Emily is determined that music is what she plans on doing with her life and it definitely seems like this is what she will do.

Not much news with the rest of us.
Jace, Ben, and Ari are just staying busy with the summer.

Bob is still pretty numb and trying to stay busy.

My numbness is quickly slipping away.  I'm having vivid bad dreams detailing out that night and am waking up at 4am (around the same time that he passed) more mornings than not.  Sometimes I can slightly fall back asleep, many nights not able.  This is causing stomach issues and alot of headaches.  I'm having alot more tough moments and alot more tears.  There are times where I feel like my chest is so tight and I can barely catch my breath.  Music used to be my solace, but right now every song some how makes me think of Eli.  Some how every song seems to fit what's going on in our lives, which just brings more tears.  I'm just trying to get thru each day, and feeling very isolated and lonely doing it.

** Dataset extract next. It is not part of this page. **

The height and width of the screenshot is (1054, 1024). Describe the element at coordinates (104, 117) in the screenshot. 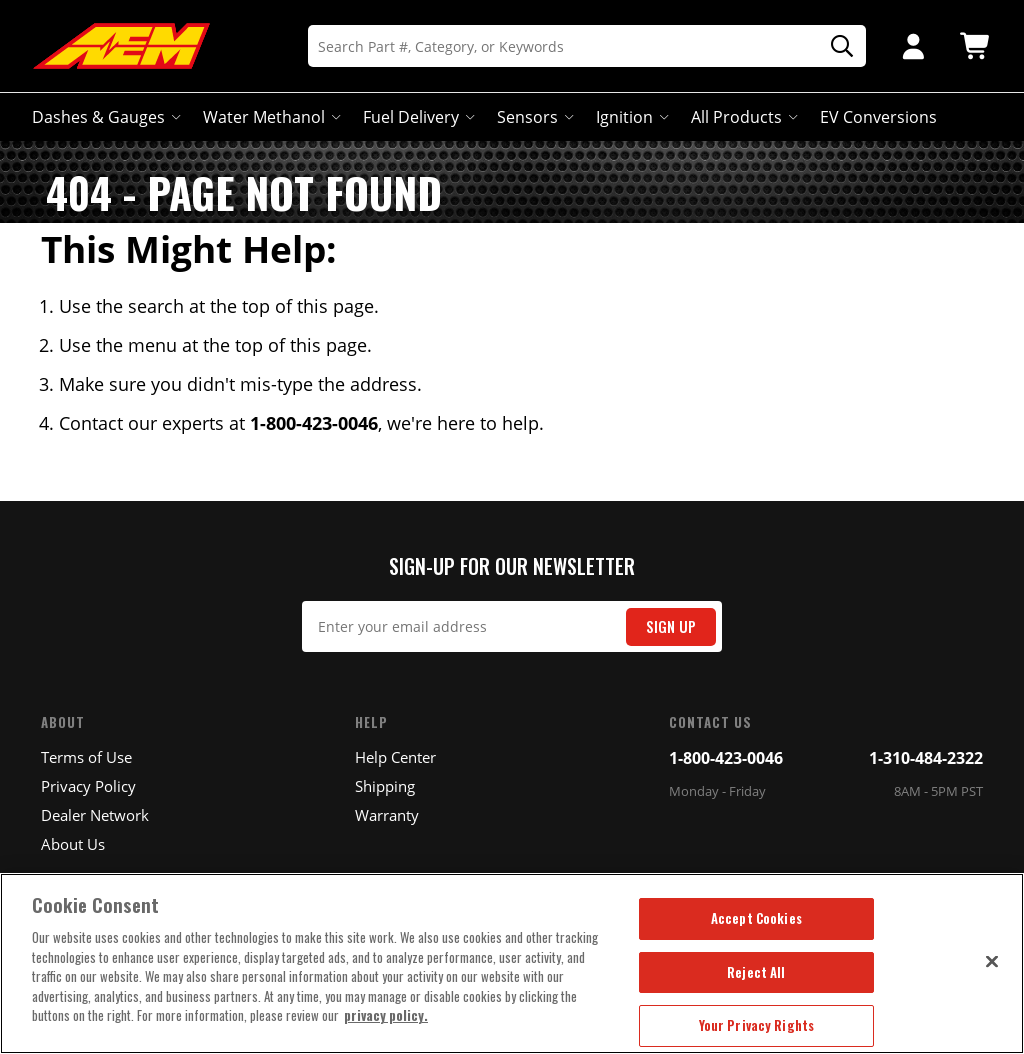

I see `Dashes & Gauges` at that location.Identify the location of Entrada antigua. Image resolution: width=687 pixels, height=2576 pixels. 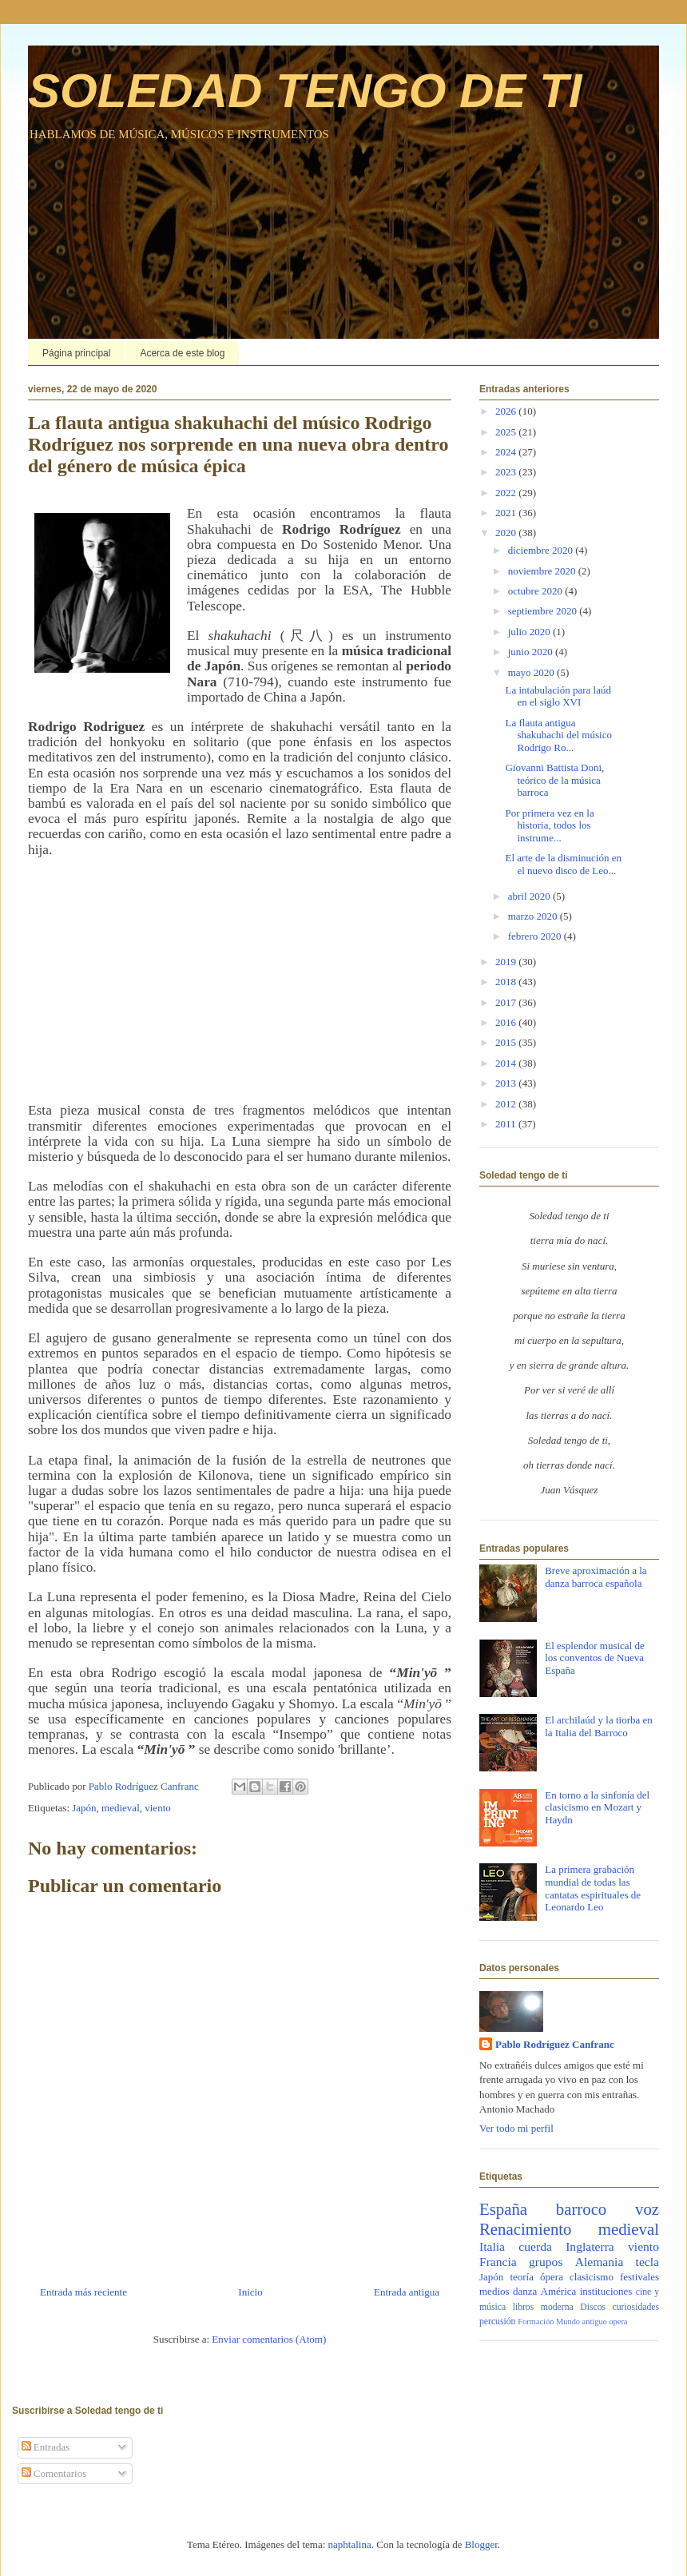
(406, 2292).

Like most of my posts I will close with a few pics from this part of our journey.

A few hrs after Eli passed away we all (all 11 of us) went to Build a Bear and made Eli a bear.  Everyone has their birth bear and it seemed only right to make his passing bear(His bear is buried with him).  This is a photo of most of us lined up kissing our hearts before placing them all in his bear.

Another picture of a group of us kissing and crying on our hearts.